Антрополог, обладающий достаточными историческими познаниями, вдобавок не вправе игнорировать то обстоятельство, что «гомо сапиенс», начавший свой путь, насколько нам сегодня известно, на африканском континенте, сумел преуспеть и добиться демографического процветания именно потому, что не цеплялся за знакомую и освоенную территорию, а кочевал и продолжал завоевывать мир своими легкими на подъем, проворными ногами. Земной шар заселялся все новыми кочевыми племенами собирателей и охотников, продолжавшими беспрестанно идти вперед в поисках пищи, отыскивающими себе все новые «жизненные пространства» или более щедрые берега для рыбной ловли. Лишь после того, как природа обеспечила основные потребности человека, он начал останавливаться в каких-то определенных местах и превращать их в более или менее постоянную среду обитания.
Несомненно, человека прикрепила к определенному и постоянному участку земли, причем в довольно поздние времена, не его биологическая «территориальная» склонность, а аграрная революция – постепенный переход к сельскохозяйственной обработке земли. Переход от кочевого существования к оседлому, случившийся поначалу – на сколько-то постоянной основе – на осадочных «островках», то есть на землях, плодородные слои которых наносились реками и ручьями (они были естественным образом удобрены и давали высокие урожаи даже во времена, когда человек не обладал необходимыми для продолжительной аграрной деятельности знаниями и навыками), породил образ жизни, ставший со временем привычным и распространенным. Именно обработка земли явилась базисом, на котором начали развиваться территориальные цивилизации, разросшиеся со временем в огромные империи.

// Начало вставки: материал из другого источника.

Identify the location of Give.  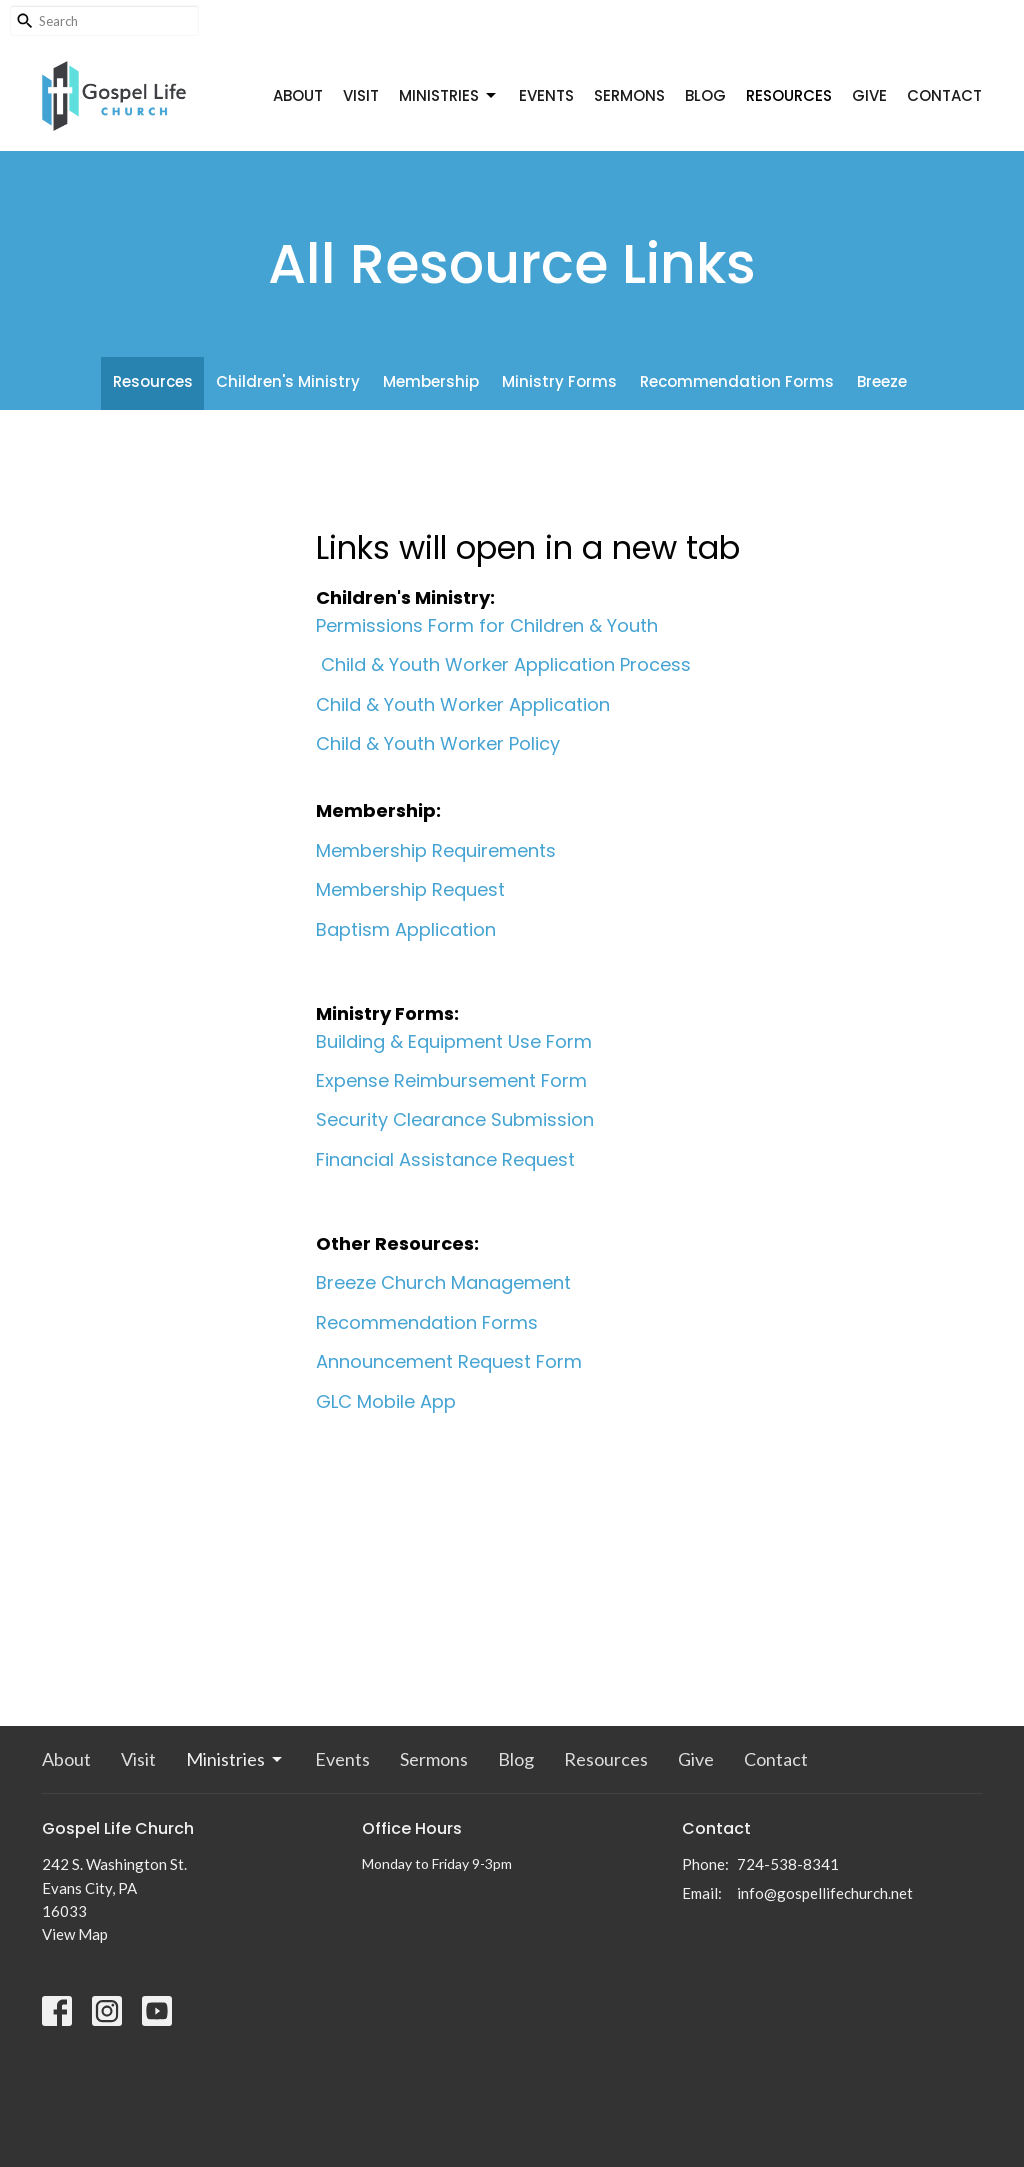 (869, 95).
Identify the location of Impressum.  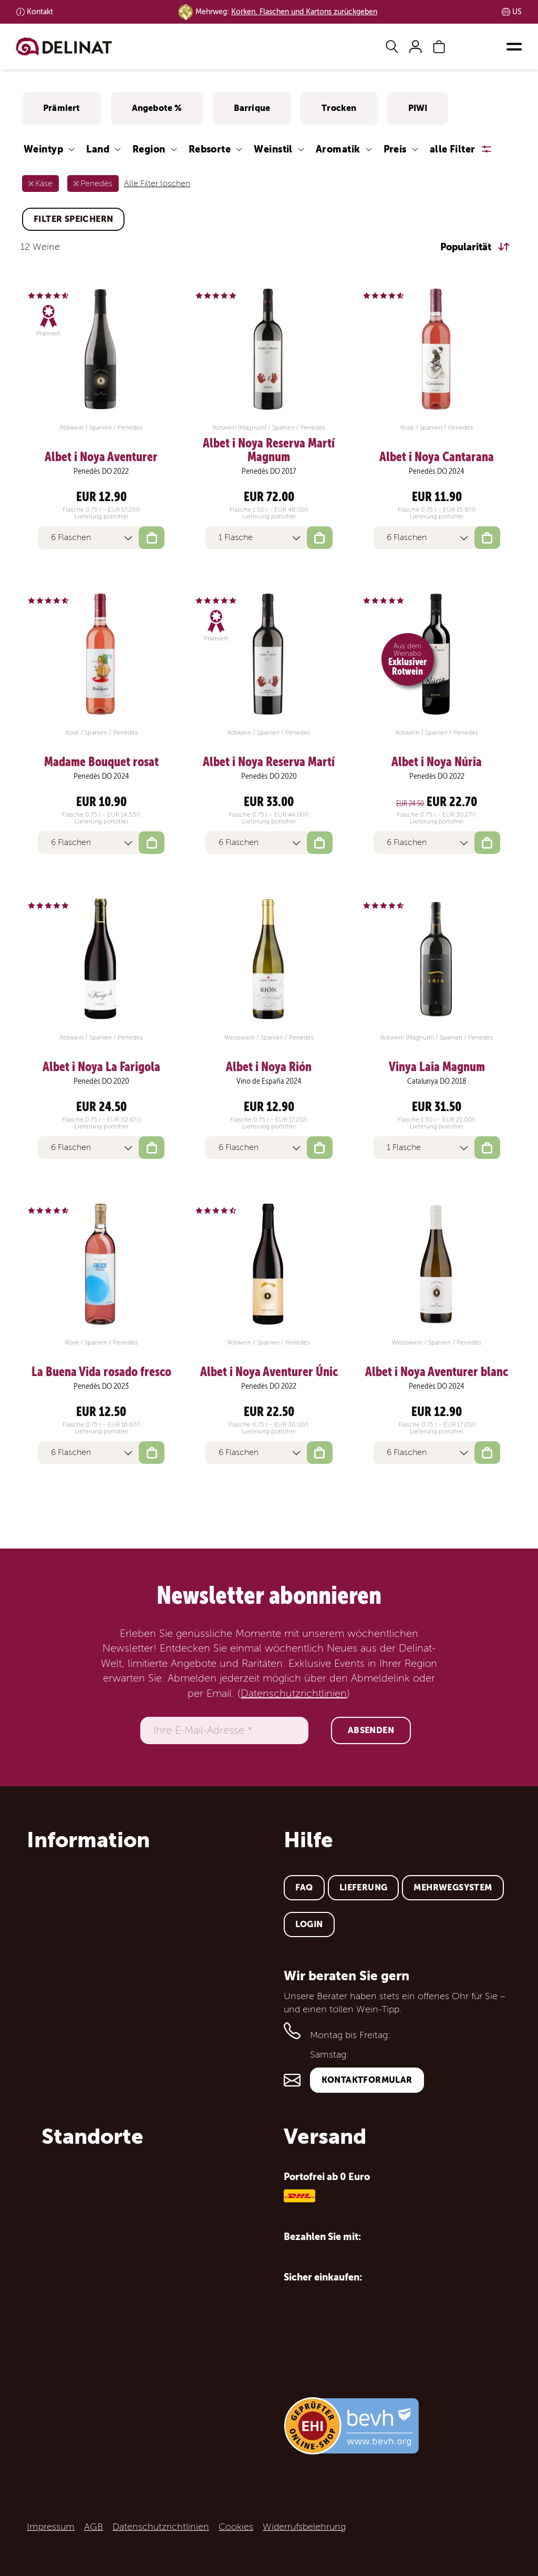 (51, 2526). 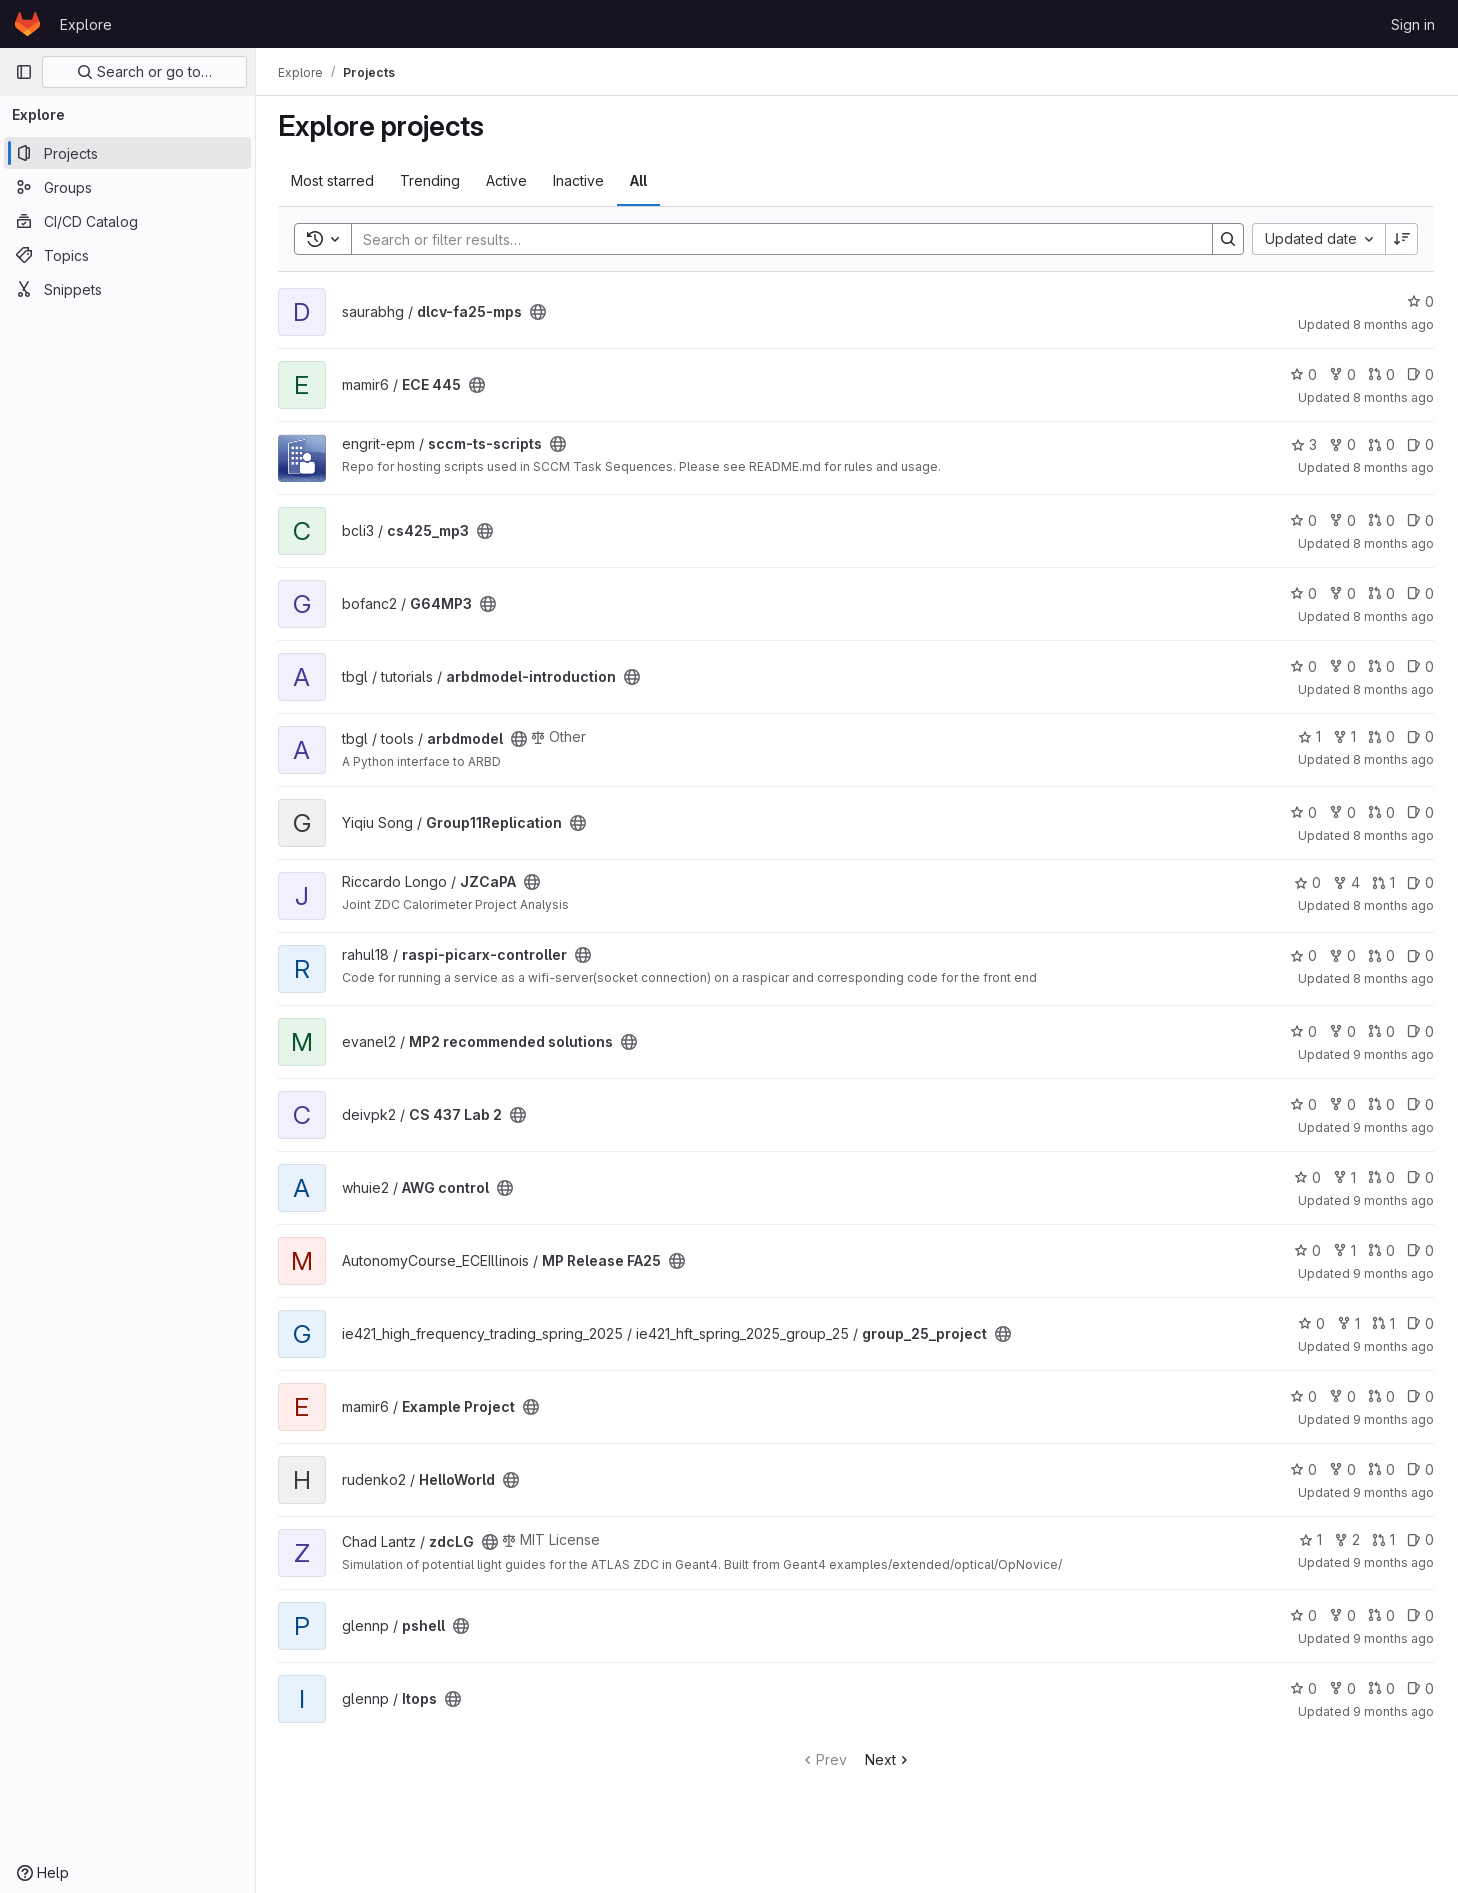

Вместе с тем в этих древнейших государствах, появившихся, к примеру, в Месопотамии, в Египте или в Китае, не возникло коллективное территориальное самосознание, общее для всех подданных, обрабатывавших местные земли. Границы этих громадных империй не были восприняты (и усвоены) коллективным сознанием как линии, ограничивающие пространство обитания крестьян или рабов. Естественно предположить, что земледельцы, главные производители продовольствия во всех аграрных цивилизациях, придавали земле очень большое значение; весьма возможно, что их связь с ней была не только материальной, но и ментальной, однако маловероятно, что они у них сформировали какое-либо отношение к обширной территории государства как такового.
Важно помнить, что в традиционных древних обществах, как кочевых, так и оседлых, землю воспринимали как богиню-мать, порождающую все живое [101]101
В греческой мифологии богиней Земли была Гея, в индуистском пантеоне – Буми (Bhumi), в Ханаане аналогичные функции исполняла богиня Ашера.
[Закрыть]. Освящение куска земли, на котором жило племя или стояла деревня, было распространенным обычаем среди самых различных человеческих коллективов на всех континентах, однако оно не имело ничего общего с современным патриотизмом. Земля почти всегда воспринималась как собственность богов, а не как человеческое владение. В древности люди чаще всего считали себя наемными работниками, обрабатывающими землю, или временными издольщиками на ней, но не ее хозяевами. Боги при посредстве тех или иных религиозных посредников передавали землю в пользование своей пастве и могли по своему желанию в случае нарушения культовой дисциплины взять ее обратно; единственный бог (с появлением монотеизма) поступал точно так же.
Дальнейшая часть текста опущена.